DENVER – Lawmakers meeting in special session this week considered and rejected two similar measures that would have allowed corporations in Colorado to register for what’s called a benefit corporation—a designation earned by companies that in the course of business provide societal benefits.
The two bills’ failure meant that as of Tuesday evening, eight of 12 bills introduced in the special session had been killed.
Both House Bill S-1007, sponsored by Rep. Claire Levy, D-Boulder, and Sen. Ellen Roberts, R-Durango, and Senate Bill S-003, sponsored by Sen. Bob Bacon, D-Fort Collins, and Rep. Tom Massey, R-Poncha Springs, died in the House State, Veterans and Military Affairs Committee. This week’s special session was convened by Gov.
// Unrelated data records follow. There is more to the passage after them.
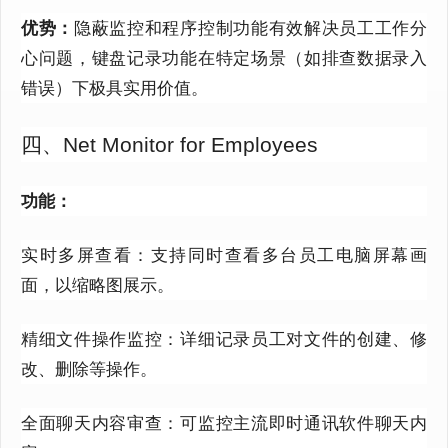
优势：
隐蔽监控和程序控制功能有效解决员工工作分
心问题，键盘记录功能在特定场景（如排查数据录入
错误）下极具实用价值。
四、Net Monitor for Employees
功能：
实时多屏查看：支持同时查看多台员工电脑屏幕画
面，以缩略图展示。
精细文件操作监控：详细记录员工对文件的创建、修
改、删除等操作。
全面聊天内容审查：可监控主流即时通讯软件聊天内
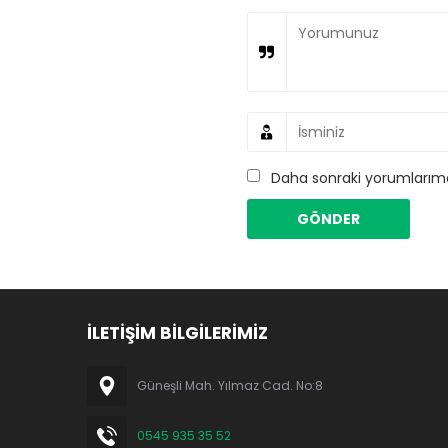
Daha sonraki yorumlarımda
İLETİŞİM BİLGİLERİMİZ
Güneşli Mah. Yılmaz Cad. No:8
0545 935 35 52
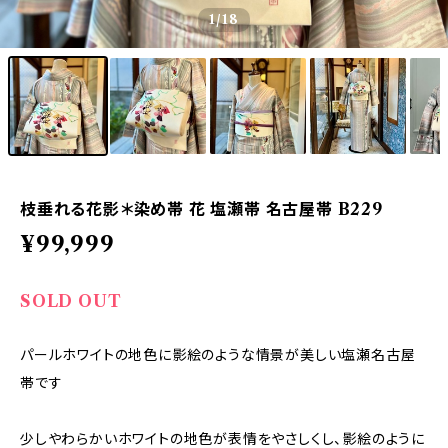
1
/18
枝垂れる花影＊染め帯 花 塩瀬帯 名古屋帯 B229
¥99,999
SOLD OUT
パールホワイトの地色に影絵のような情景が美しい塩瀬名古屋
帯です
少しやわらかいホワイトの地色が表情をやさしくし、影絵のように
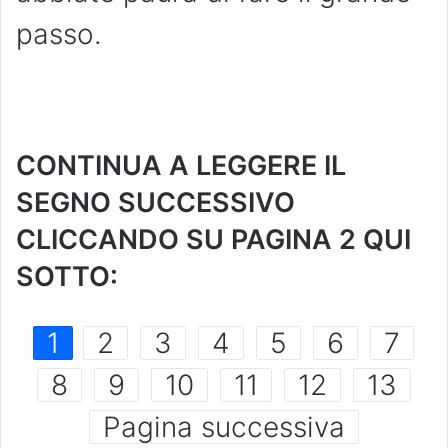
passo.
CONTINUA A LEGGERE IL
SEGNO SUCCESSIVO
CLICCANDO SU PAGINA 2 QUI
SOTTO:
1
2
3
4
5
6
7
8
9
10
11
12
13
Pagina successiva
John Hickenlooper to address the issue among others that were left unresolved after the conclusion of the regular 2012 General Assembly last week.
Bacon said Colorado would have attracted a new breed of businesses had the designation been approved.
“Benefit corporations are a new, innovative type of company that will not only foster job creation but also positively impact our communities,” said Bacon. “There are plenty of entrepreneurs out there looking to start this kind of socially conscience company and plenty of investors looking to support them.”
Massey attributed his bill’s demise to political wrangling.
“This bill’s evolution, unfortunately, carried it beyond the scope of policy and turned it into a political wedge,” he said. “It’s regrettable to see this bill die, but I remain hopeful this bill will return next year.”